# 3.2 Downloading the PM2.5 sample data set (Step-1)

This Jupyter notebook is used to retrieve sensor data (particulate matter - PM 2.5) from the openSenseMap platform (https://docs.opensensemap.org/) and save it as a CSV file. This dataset will be used in step 2 and step 3 of our exercise to mimic sensor data streams that will be sent to a sensor data broker, which will then forward these messages to applications that have subscribed to data of a specific topic. 

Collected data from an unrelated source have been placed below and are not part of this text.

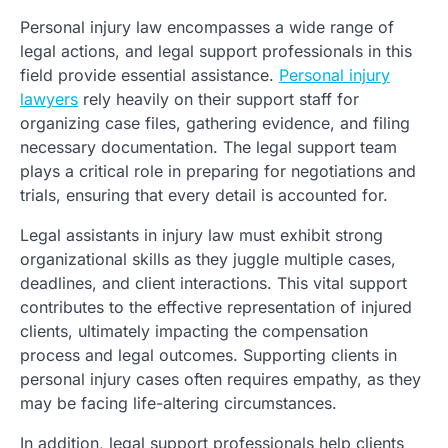
Personal injury law encompasses a wide range of
legal actions, and legal support professionals in this
field provide essential assistance.
Personal injury
lawyers
rely heavily on their support staff for
organizing case files, gathering evidence, and filing
necessary documentation. The legal support team
plays a critical role in preparing for negotiations and
trials, ensuring that every detail is accounted for.
Legal assistants in injury law must exhibit strong
organizational skills as they juggle multiple cases,
deadlines, and client interactions. This vital support
contributes to the effective representation of injured
clients, ultimately impacting the compensation
process and legal outcomes. Supporting clients in
personal injury cases often requires empathy, as they
may be facing life-altering circumstances.
In addition, legal support professionals help clients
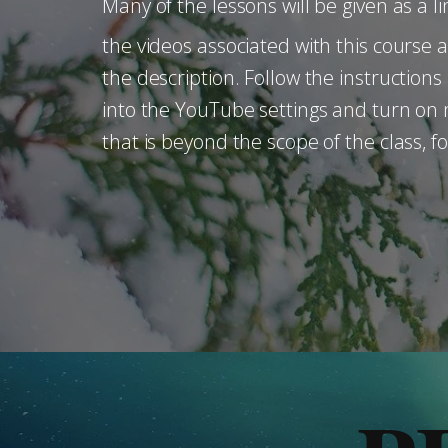
Many of the lessons will be given as a li
the videos associated with this course 
the description. Follow the instruction
into the YouTube settings and turn on n
that is beyond the scope of the class, 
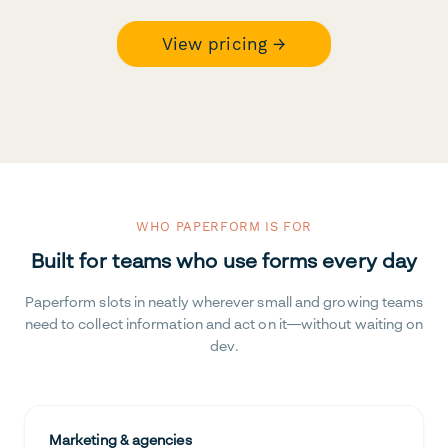
View pricing →
WHO PAPERFORM IS FOR
Built for teams who use forms every day
Paperform slots in neatly wherever small and growing teams
need to collect information and act on it—without waiting on
dev.
Marketing & agencies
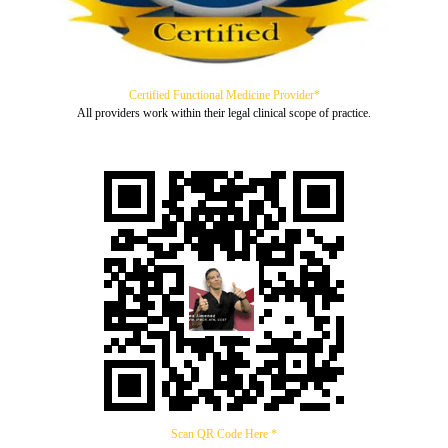
Certified Functional Medicine Provider*
All providers work within their legal clinical scope of practice.
Scan QR Code Here *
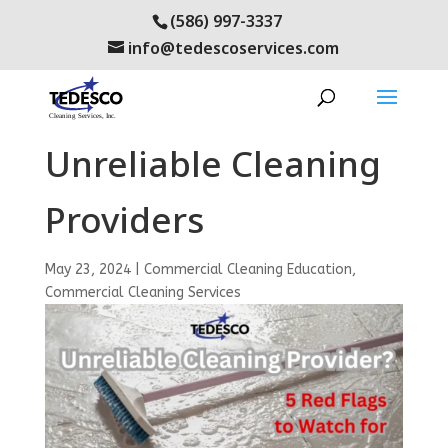
(586) 997-3337
info@tedescoservices.com
5 Red Flags of
Unreliable Cleaning
Providers
May 23, 2024
|
Commercial Cleaning Education
,
Commercial Cleaning Services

You must complete the following 4 tasks in order to successfully download the data to a CSV file:

1. Find the lat/lon value from Google Maps for the region of Münster, Germany 
2. Draw/Edit the (Area of Interest) AOI Over Münster, Germany
3. Limit the spatial extent of your API request for data to your AOI coordinates (BBOX)
4. Fetch PM2.5 readings for 7 days, starting from **15 Jan, 2024**

In [1]:
## Import Libraries

import requests # for connecting URL of the API endpoints
import geojson # to read geojson files
from geojson import dump
import pandas as pd # to handle tabular data
from ipyleaflet import Map, basemaps, WidgetControl, Marker, basemap_to_tiles, DrawControl, GeoJSON # widget to enable map interactions
from ipywidgets import IntSlider, ColorPicker, jslink # widget to enable map interactions
import geopandas as gpd # to read files with spatial information like raster or vector

In [2]:
## Defining the Service Endpoints that we'll use

sensebox_url = "https://api.opensensemap.org/boxes?"
sensebox_data_url = "https://api.opensensemap.org/statistics/descriptive?"

phenomenon = "PM2.5"


### Load Map Widget

The map widget enables us to perform interactive GIS/Map operations programmatically within the jupyter environment.
Run the following cell to visualise/test the map widget. The current center of map is [0,0]

In [3]:
center = (0, 0)

m = Map(center=center, zoom=15)
marker = Marker(location=center, draggable=True)
m.add_layer(marker);
display(m)

Map(center=[0, 0], controls=(ZoomControl(options=['position', 'zoom_in_text', 'zoom_in_title', 'zoom_out_text'…

**By the way:**
Do you know the name given to this point of zero degrees latitude and zero degrees longitude, i.e., where the prime meridian and the equator intersect?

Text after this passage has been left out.